Elle songeait à la réaction qu'avait eue son neveu face à l'arrivée de cette invitée inattendue. Il lui faudrait les observer, bien sûr, mais elle ne pouvait s'empêcher de penser qu'il ne s'en faudrait pas de beaucoup pour que le plus jeune de ses neveux déclarât sa flamme à Elizabeth. Si cette prédiction se réalisait, et puisqu'ils s'étaient rencontrés auparavant, peut-être que la fuite de Miss Bennet pourrait être expliquée d'une manière satisfaisante qui permettrait d'éviter tout risque de scandale, en insinuant que l'attachement des jeunes gens lui était antérieur. Quoi de plus naturel pour la jeune fille que d'aller chercher secours auprès de sa future tante ?
Mr Darcy se trouvait seul dans le salon dans lequel tous se réuniraient avant le dîner. Ses cousins, sachant que leur mère n'était pas encore prête, avaient décidé d'entamer une partie de billard à laquelle leur père s'était joint en spectateur. Darcy s'attendait à ce que les dames arrivent juste à l'heure et était heureux de profiter de quelques minutes de calme. Bien qu'il aimât les membres de sa famille, ils pouvaient parfois être bruyants, et leur réunion après une séparation de plusieurs mois était certainement une occasion propice à une certaine agitation. Peut-être, cependant, se comporteraient-ils différemment en présence d'une invitée. Elizabeth. Il se demandait s'il n'était pas en plein rêve. Elizabeth, ici, à Pemberley. Il avait quitté le Hertfordshire le lendemain du jour où Elizabeth et sa soeur aînée étaient rentrées chez elles après avoir passé quelques jours à Netherfield, la maison que son ami Bingley avait louée et qui se trouvait à trois miles du domaine des Bennet.
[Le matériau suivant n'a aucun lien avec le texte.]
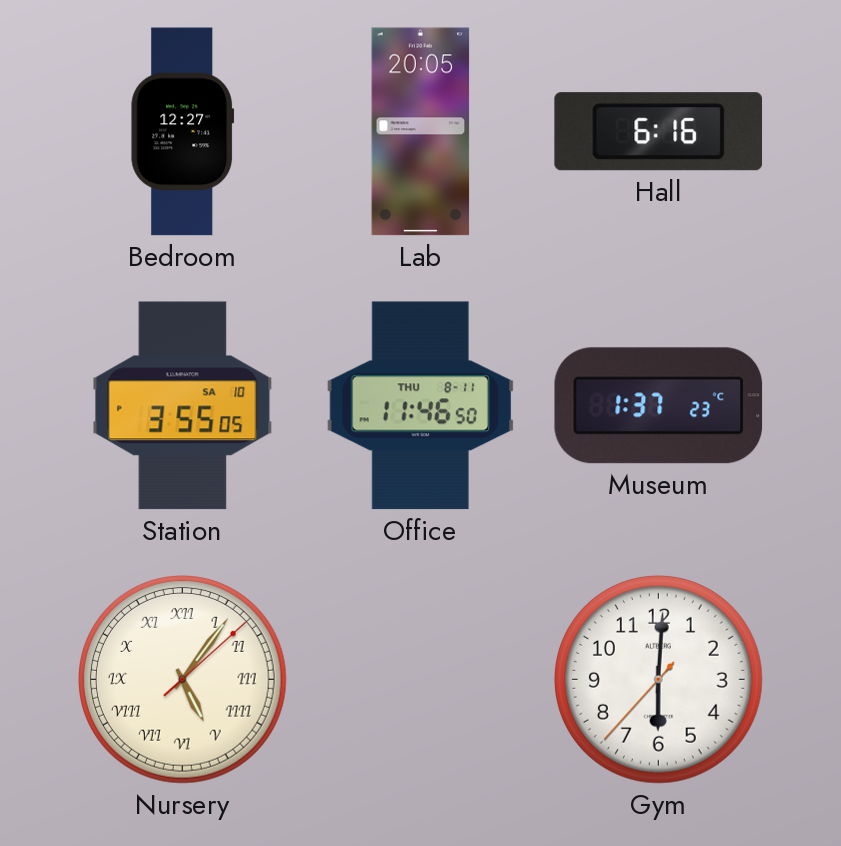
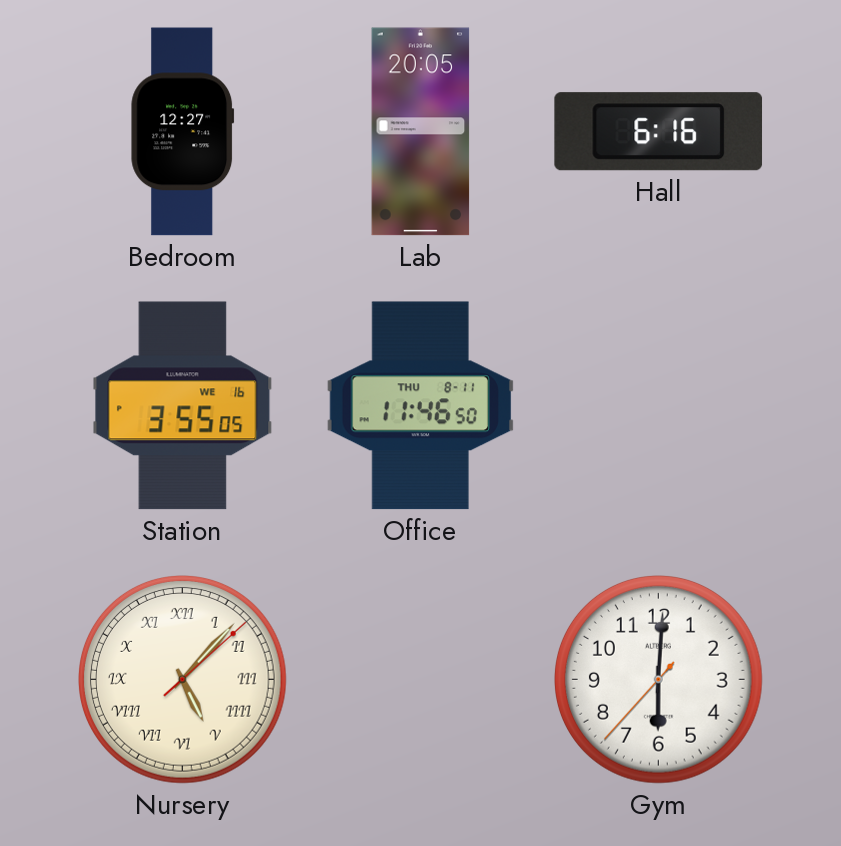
Station date: SA 10 -> WE 16
Museum: 1:37 -> none
Nursery: 5:06 -> 5:07
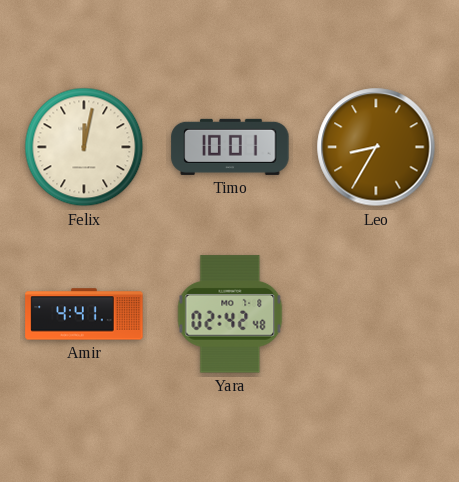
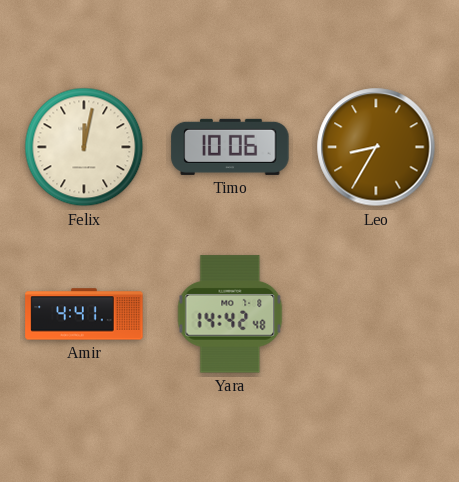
Timo: 10:01 -> 10:06
Yara: 02:42 -> 14:42
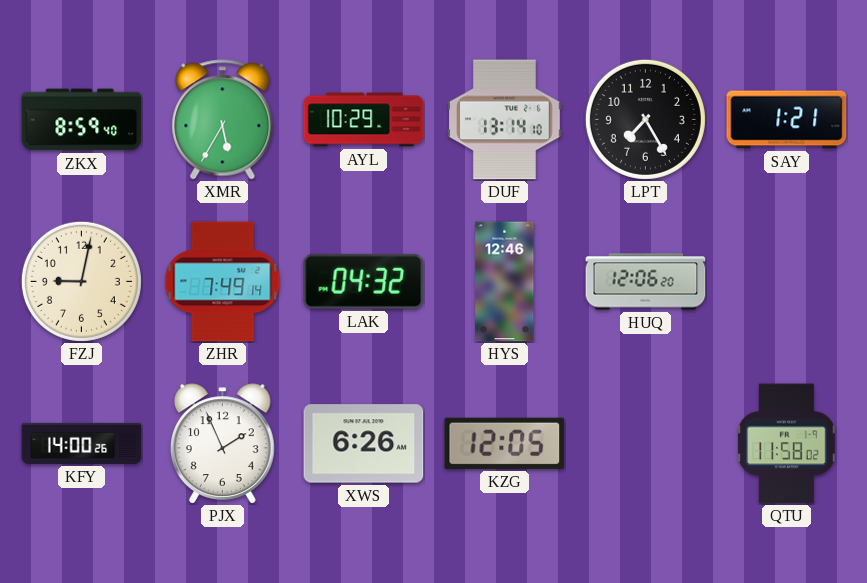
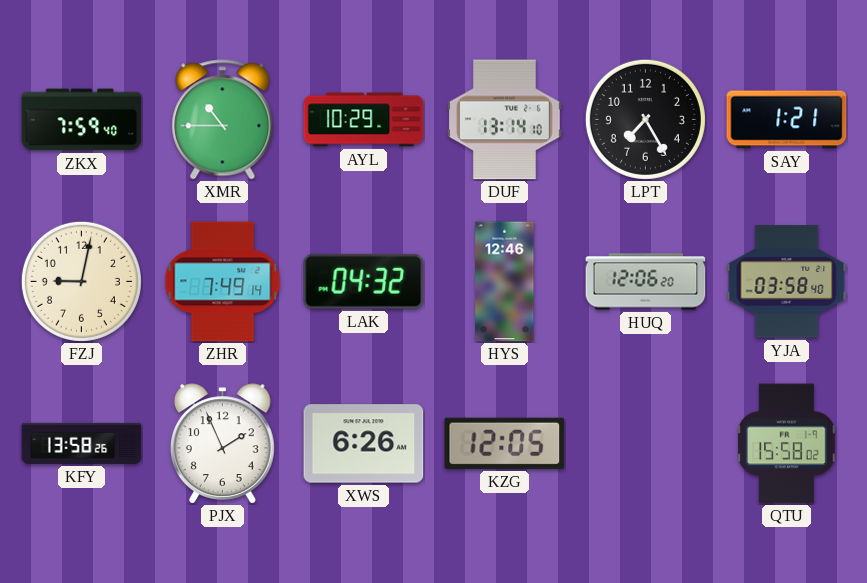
ZKX: 8:59 -> 7:59
XMR: 5:35 -> 10:45
YJA: none -> 03:58
KFY: 14:00 -> 13:58
QTU: 11:58 -> 15:58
Elizabeth était venue prendre soin de sa soeur qui avait attrapé froid, mais elle n'était pas cantonnée à la chambre de la malade et il s'était trouvé souvent en sa compagnie. Il avait senti qu'il était en danger de succomber à ses charmes et avait choisi de fuir plutôt qu'être tenté de lui demander une danse, ou sa main, lors du bal que Bingley parlait de donner. Plus d'une quinzaine après son départ, il tâchait toujours de l'oublier et s'attristait du fait qu'une union entre eux fut impossible. Bien qu'elle fût la fille d'un gentilhomme, le milieu dont elle était issue était trop inférieur au sien et, surtout, le manque de bienséance dont faisaient preuve la majorité des membres de sa famille était trop flagrant pour être ignoré.
Et pourtant, elle était chez lui aujourd'hui, invitée par nulle autre que sa tante. Après avoir vu Elizabeth à Pemberley, il n'avait plus aucune envie de se convaincre que la place de la jeune femme n'était pas à ses côtés. Assis dans son fauteuil, il regardait distraitement le motif du tapis quand un bruissement de tissu lui fit lever la tête. Elle était entrée au salon.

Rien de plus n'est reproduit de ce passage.